Sur les traces des archives


Il doit encore se déplacer à Souk Ahras pour récupérer deux actes de naissance. «Nous les avons cherchés pendant une semaine ! Les archives de l’état civil ont été transférées…, nous informe-t-il. La cliente qui m’a confié cette mission est prête à débourser 5000 DA, car elle en a besoin de toute urgence.» Un élu local de l’APW de Tébessa nous confie «ne pas voir d’inconvénient à ce que des intermédiaires comme Samir aident les citoyens dans leurs péripéties administratives». Et se déclarer même prêt, s’il devenait député lors des prochaines législatives, «à plaider sa cause et réglementer son travail». Le temps d’une discussion avec l’élu local, Samir revient de Souk Ahras avec un large sourire. «Rien qu’avec cet acte de naissance, je couvre une semaine de frais.» Car des dépenses, Samir en a beaucoup. «Je paye le taxi, les clandestins, mes contacts… à raison de 200 DA le document… Ce n’est pas de la corruption, je me débrouille pour régler les démarches administratives de mes concitoyens, il ne s’agit que d’un carnet d’adresses !», se justifie-t-il.


«la procédure»


Prochain rendez-vous : à nouveau 4h du matin. «Le retour vers Alger prend plus de temps à cause des embouteillages et je dois me présenter au tribunal avant midi», résume-t-il. Durant le retour de cette virée express à l’ouest du pays, Samir nous raconte sa vie. «Après l’obtention du baccalauréat, je me suis inscrit à la faculté de droit d’Alger. Je travaillais dans un café au square Port Saïd, à proximité du tribunal d’Alger. Et là-bas, je croisais quotidiennement des magistrats, des avocats, des importateurs, des banquiers mais aussi des trafiquants. Un jour, j’ai fait la connaissance d’un jeune Kabyle qui faisait le courtier pour les gens qui ont des difficultés à se déplacer pour récupérer des documents. J’ai voulu faire comme lui : il m’a montré la procédure à suivre, m’a conseillé d’être discret, de constituer un réseau. Comme j’étais étudiant en droit, certains de mes amis avaient regagné leur wilaya d’origine après la licence.» La majorité, inscrits dans le cadre du pré-emploi, a été engagée comme agent administratif.

«Cela constitue mon premier cercle», révèle-t-il. Au fur et à mesure, le cercle s’est élargi. «Aujourd’hui, je peux vous assurer que je connais au moins un agent dans chaque commune des wilayas de l’Est, ce sont des gens de confiance, on s’entraide.

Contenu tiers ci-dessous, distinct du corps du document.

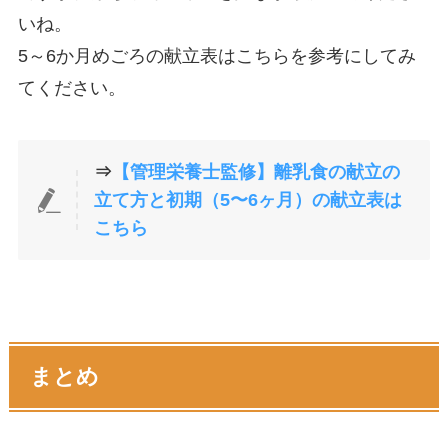
いね。
5～6か月めごろの献立表はこちらを参考にしてみ
てください。
⇒
【管理栄養士監修】離乳食の献立の
立て方と初期（5〜6ヶ月）の献立表は
こちら
まとめ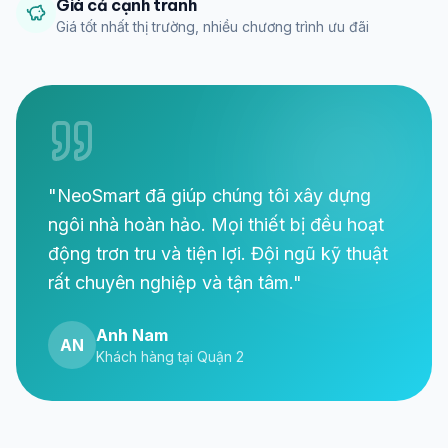
Giá cả cạnh tranh
Giá tốt nhất thị trường, nhiều chương trình ưu đãi
"NeoSmart đã giúp chúng tôi xây dựng
ngôi nhà hoàn hảo. Mọi thiết bị đều hoạt
động trơn tru và tiện lợi. Đội ngũ kỹ thuật
rất chuyên nghiệp và tận tâm."
Anh Nam
AN
Khách hàng tại Quận 2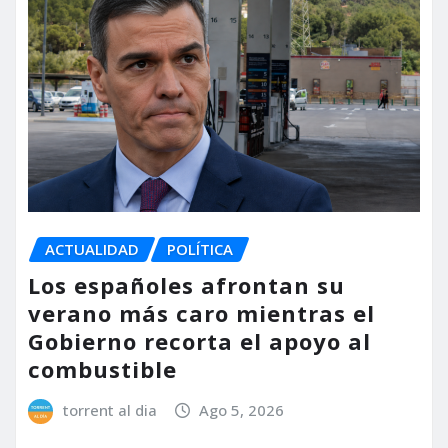
ACTUALIDAD
POLÍTICA
Los españoles afrontan su
verano más caro mientras el
Gobierno recorta el apoyo al
combustible
torrent al dia
Ago 5, 2026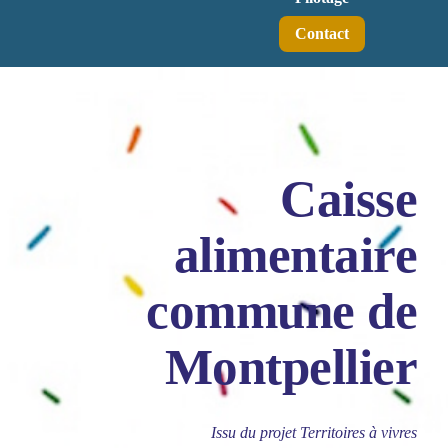
Contact
Caisse
alimentaire
commune de
Montpellier
Issu du projet Territoires à vivres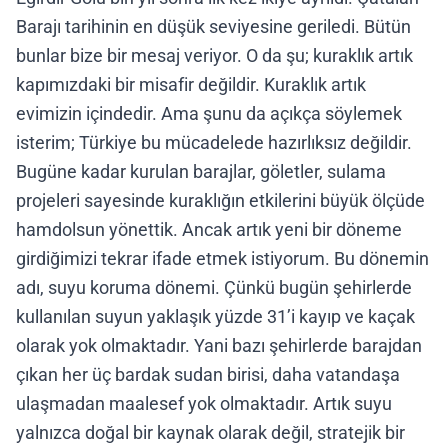
Barajı tarihinin en düşük seviyesine geriledi. Bütün
bunlar bize bir mesaj veriyor. O da şu; kuraklık artık
kapımızdaki bir misafir değildir. Kuraklık artık
evimizin içindedir. Ama şunu da açıkça söylemek
isterim; Türkiye bu mücadelede hazırlıksız değildir.
Bugüne kadar kurulan barajlar, göletler, sulama
projeleri sayesinde kuraklığın etkilerini büyük ölçüde
hamdolsun yönettik. Ancak artık yeni bir döneme
girdiğimizi tekrar ifade etmek istiyorum. Bu dönemin
adı, suyu koruma dönemi. Çünkü bugün şehirlerde
kullanılan suyun yaklaşık yüzde 31’i kayıp ve kaçak
olarak yok olmaktadır. Yani bazı şehirlerde barajdan
çıkan her üç bardak sudan birisi, daha vatandaşa
ulaşmadan maalesef yok olmaktadır. Artık suyu
yalnızca doğal bir kaynak olarak değil, stratejik bir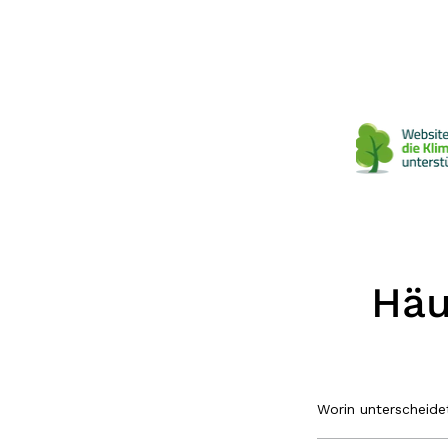
Häu
Worin unterscheid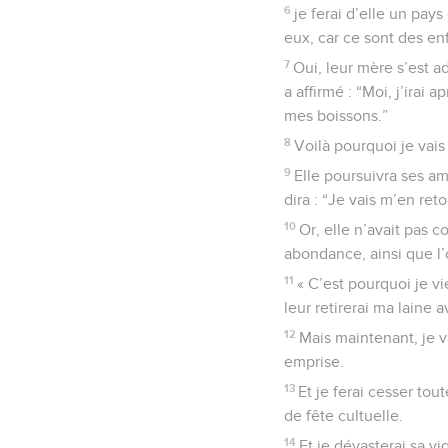
6
je ferai d’elle un pays
eux, car ce sont des enf
7
Oui, leur mère s’est a
a affirmé : “Moi, j’ira
mes boissons.”
8
Voilà pourquoi je vais
9
Elle poursuivra ses am
dira : “Je vais m’en re
10
Or, elle n’avait pas c
abondance, ainsi que l’o
11
« C’est pourquoi je v
leur retirerai ma laine a
12
Mais maintenant, je v
emprise.
13
Et je ferai cesser tou
de fête cultuelle.
14
Et je dévasterai sa vi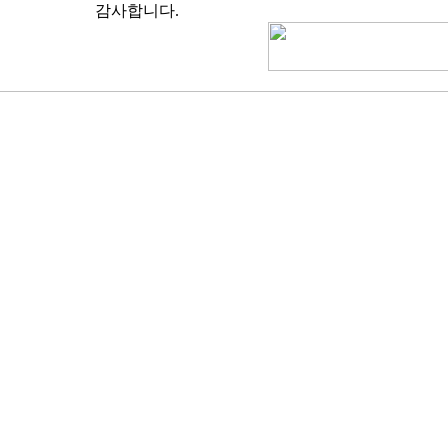
감사합니다.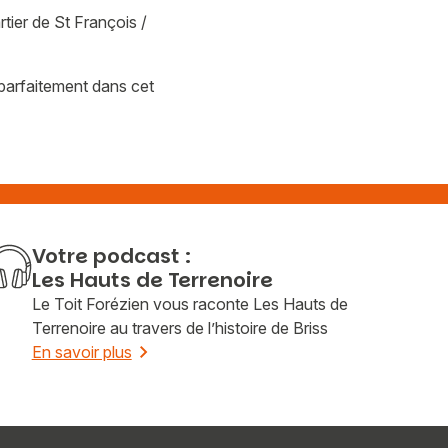
rtier de St François /
t parfaitement dans cet
Votre podcast :
Les Hauts de Terrenoire
Le Toit Forézien vous raconte Les Hauts de
Terrenoire au travers de l’histoire de Briss
En savoir plus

Moi, je ne pouvais pas revenir à Tébessa, il fallait bien trouver un travail…». Mais Samir compte arrêter ce «boulot» et envisage de passer le relais à quelqu’un d’autre. Nous arrivons à Alger. En bas de l’hôtel où il loge depuis quelque temps au cœur d’Alger, Samir distribue les certificats accompagnés des actes de naissance originaux à ses clients et encaisse l’argent, 500 DA par personne. Les clients sont satisfaits. Ce jour-là, Samir a gagné 12 000 DA. «Pour une dernière mission, j’avoue que c’est une belle somme. J’ouvre mon petit magasin la semaine prochaine, mais avant… je dois solder mes comptes avec mes contacts», confie-t-il avec un clin d’œil.